La avenida 17 de Octubre

El Coronel Ramón Falcón está enterrado en el antiguo Cementerio del Norte, llamado en nuestros días “de la Recoleta”. Frente suyo está la tumba de Juan Alberto Lartigau, su secretario personal, quien murió en el atentado del año 1909. Una larga calle de la Capital Federal recuerda a quien fuera jefe de la policía, y también lo hacía, hasta el año 2011, la escuela de cadetes de la policía, dado que Falcón fue el primero de todos los cadetes que egresó de allí, en el siglo XIX. No tiene calle Lartigau, pero sí se le colocó su nombre a un pueblo del partido bonaerense de Coronel Pringles, quien, por cierto, allá por 1830 murió de un pistoletazo que le acertó un oficial de Facundo Quiroga, a su vez enterrado en el Cementerio de la Recoleta y en forma vertical: descansa de pié en su ataúd. Los manifestantes que murieron por orden del Coronel Falcón fueron a parar al camposanto de la Chacarita, donde culmina la vida de los pobres de la Capital Federal, en tanto Simón Radowitzky yace para siempre en un cementerio municipal de México, su último lugar de destierro, puesto que había pagado un alto precio por el atentado cometido contra Falcón: presidio de por vida en la isla de Tierra del Fuego con veinte días de aislamiento absoluto en su celda cada vez que se cumplía el aniversario del atentado. Pasados veinte años, en 1929, el presidente Hipólito Yrigoyen, que alguna vez padeció un intento de asesinato por parte de un dentista anarquista, lo indultó, pero a la vez lo condenó a no pisar tierra argentina nunca más. Es por ello que, luego de trabajar por años en una fábrica de juguetes y antes en la legación uruguaya, Radowitzky murió en Ciudad de México. En la placa de su lápida están escritas estas palabras: “Aquí yace un hombre que luchó toda su vida por la libertad y la justicia social”. Todo esto ya es historia.

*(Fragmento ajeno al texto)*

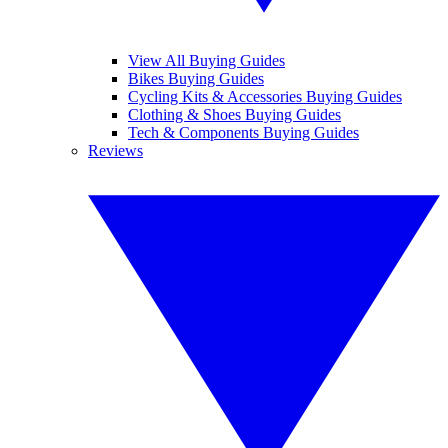
View All Buying Guides
Bikes Buying Guides
Cycling Kits & Accessories Buying Guides
Clothing & Shoes Buying Guides
Tech & Components Buying Guides
Reviews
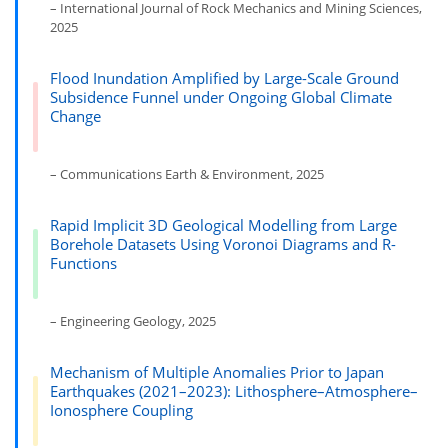
– International Journal of Rock Mechanics and Mining Sciences,
2025
Flood Inundation Amplified by Large-Scale Ground
Subsidence Funnel under Ongoing Global Climate
Change
– Communications Earth & Environment, 2025
Rapid Implicit 3D Geological Modelling from Large
Borehole Datasets Using Voronoi Diagrams and R-
Functions
– Engineering Geology, 2025
Mechanism of Multiple Anomalies Prior to Japan
Earthquakes (2021–2023): Lithosphere–Atmosphere–
Ionosphere Coupling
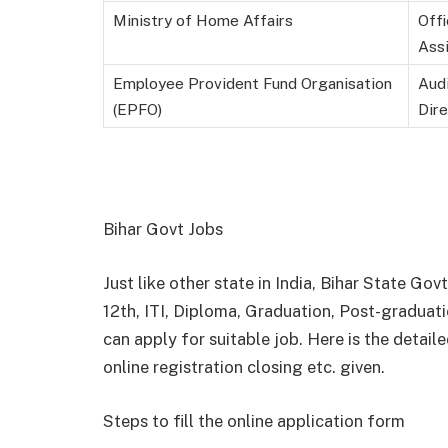
Ministry of Home Affairs
Off
Assi
Employee Provident Fund Organisation
Audi
(EPFO)
Dire
Bihar Govt Jobs
Just like other state in India, Bihar State G
12
th
, ITI, Diploma, Graduation, Post-graduati
can apply for suitable job. Here is the detaile
online registration closing etc. given.
Steps to fill the online application form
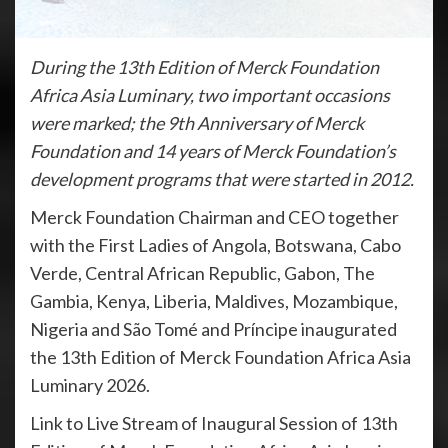
During the 13th Edition of Merck Foundation
Africa Asia Luminary, two important occasions
were marked; the 9th Anniversary of Merck
Foundation and 14 years of Merck Foundation’s
development programs that were started in 2012.
Merck Foundation Chairman and CEO together
with the First Ladies of Angola, Botswana, Cabo
Verde, Central African Republic, Gabon, The
Gambia, Kenya, Liberia, Maldives, Mozambique,
Nigeria and São Tomé and Príncipe inaugurated
the 13th Edition of Merck Foundation Africa Asia
Luminary 2026.
Link to Live Stream of Inaugural Session of 13th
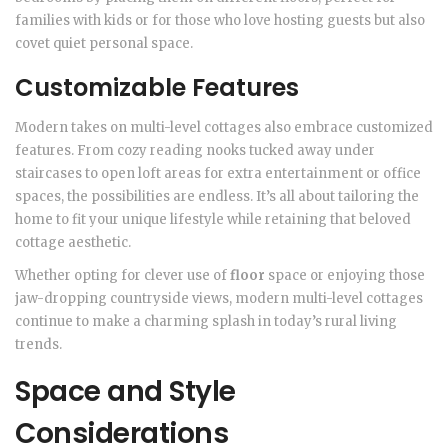
families with kids or for those who love hosting guests but also
covet quiet personal space.
Customizable Features
Modern takes on multi-level cottages also embrace customized
features. From cozy reading nooks tucked away under
staircases to open loft areas for extra entertainment or office
spaces, the possibilities are endless. It’s all about tailoring the
home to fit your unique lifestyle while retaining that beloved
cottage aesthetic.
Whether opting for clever use of
floor
space or enjoying those
jaw-dropping countryside views, modern multi-level cottages
continue to make a charming splash in today’s rural living
trends.
Space and Style
Considerations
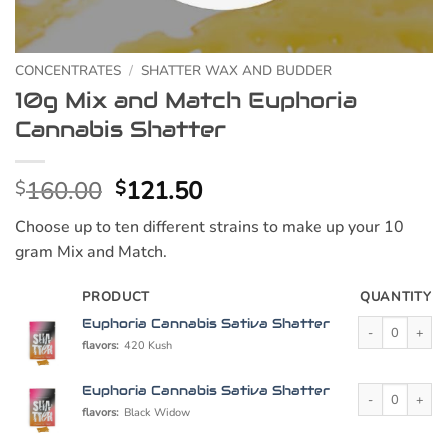
CONCENTRATES
/
SHATTER WAX AND BUDDER
10g Mix and Match Euphoria
Cannabis Shatter
Original
Current
160.00
121.50
$
$
price
price
Choose up to ten different strains to make up your 10
was:
is:
gram Mix and Match.
$160.00.
$121.50.
PRODUCT
QUANTITY
Euphoria Cannabi
Euphoria Cannabis Sativa Shatter
flavors:
420 Kush
Euphoria Cannabi
Euphoria Cannabis Sativa Shatter
flavors:
Black Widow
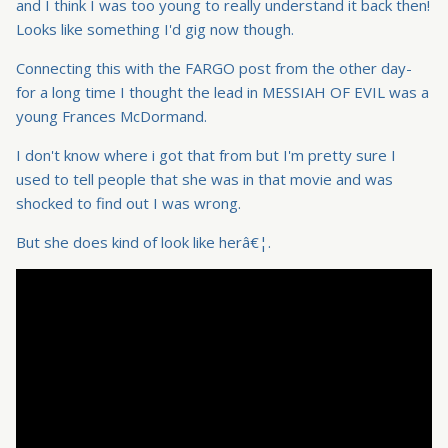
and I think I was too young to really understand it back then!
Looks like something I'd gig now though.
Connecting this with the FARGO post from the other day-
for a long time I thought the lead in MESSIAH OF EVIL was a
young Frances McDormand.
I don't know where i got that from but I'm pretty sure I
used to tell people that she was in that movie and was
shocked to find out I was wrong.
But she does kind of look like herâ€¦.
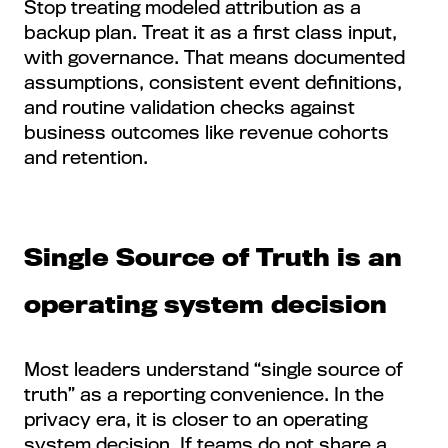
Stop treating modeled attribution as a
backup plan. Treat it as a first class input,
with governance. That means documented
assumptions, consistent event definitions,
and routine validation checks against
business outcomes like revenue cohorts
and retention.
Single Source of Truth is an
operating system decision
Most leaders understand “single source of
truth” as a reporting convenience. In the
privacy era, it is closer to an operating
system decision. If teams do not share a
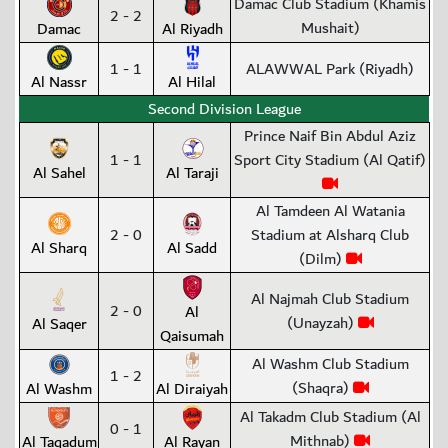
Damac Club Stadium (Khamis
2 - 2
Mushait)
Damac
Al Riyadh
1 - 1
ALAWWAL Park (Riyadh)
Al Nassr
Al Hilal
Second Division League
Prince Naif Bin Abdul Aziz
1 - 1
Sport City Stadium (Al Qatif)
Al Sahel
Al Taraji
Al Tamdeen Al Watania
2 - 0
Stadium at Alsharq Club
Al Sharq
Al Sadd
(Dilm)
Al Najmah Club Stadium
2 - 0
Al
(Unayzah)
Al Saqer
Qaisumah
Al Washm Club Stadium
1 - 2
(Shaqra)
Al Washm
Al Diraiyah
Al Takadm Club Stadium (Al
0 - 1
Mithnab)
Al Taqadum
Al Rayan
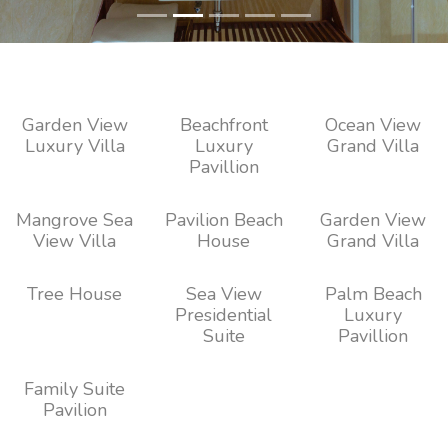
Garden View
Beachfront
Ocean View
Luxury Villa
Luxury
Grand Villa
Pavillion
Mangrove Sea
Pavilion Beach
Garden View
View Villa
House
Grand Villa
Tree House
Sea View
Palm Beach
Presidential
Luxury
Suite
Pavillion
Family Suite
Pavilion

Pero la Historia no trata de la misma manera al caído que al aún poderoso. Quiso el destino, en este mes de noviembre pasado, que la ministra a cargo de la seguridad nacional fuera Patricia Bullrich, hoy en este gobierno, antes en otro, pero siempre emparentada directamente con apellidos de familias que en otro tiempo eran llamadas “gente principal de la ciudad”, tales como los Luro y los Pueyrredón, que son sus segundos apellidos. Un barrio porteño recuerda a esta última rama familiar, y también lo hacen, en el Barrio Norte, la importante calle Juan Martín de Pueyrredón, en su tiempo Director Supremo de las Provincias Unidas del Río de la Plata, y en Caballito, la calle Honorio Pueyrredón, quien fue ministro de Relaciones Exteriores y también de Agricultura, en tanto en el barrio de Parque Avellaneda está la calle Prilidiano Pueyrredón, el hijo de Juan Martín. De la familia Bullrich queda en Buenos Aires el nombre del fundador de la dinastía asociado a un conocido shopping ubicado entre las zonas de Recoleta y el Retiro, mucho antes sede de una casa de remates de propiedades rurales. Y también es Bullrich el nombre de una avenida palermitana: la Avenida Intendente Adolfo Bullrich, que hasta 1955 se llamaba Avenida 17 de Octubre, fecha de los fastos peronistas clásicos [1]. El nombre se cambió el día 12 de octubre de 1955. Veinticinco días antes, el 17 de septiembre, el presidente electo en ejercicio, el General Juan Domingo Perón, había sido echado del puesto por un golpe de estado. Todo vuelve. Pero por comparación a tanta veneración y cortesía onomástica para con los unos y los otros, los anarquistas –gente de calle–, resultan ser poco menos que huérfanos.